[[ Given entries open ]]
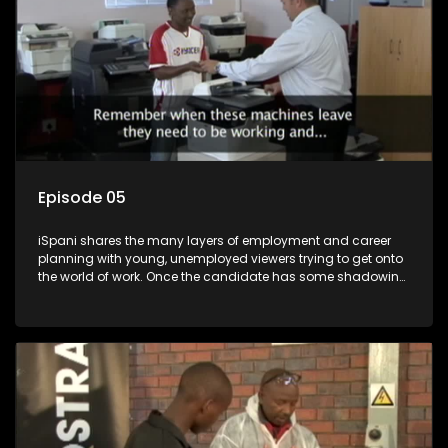
Episode 05
iSpani shares the many layers of employment and career
planning with young, unemployed viewers trying to get onto
the world of work. Once the candidate has some shadowing
experience and coaching they are tasked to carry out the
functions they have shadowed. For many this is the real test,
they are thrown in and have to sink or swim; some will find
employment, some will change their goals, but all will leave
the show with a deeper understanding of the career under
the microscope and how to best find a position that will be
more than 'just a job'.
[[ Given entries closed ]]
Report how many lines in the material above include "will", and give no other words.

● Exercise response: 3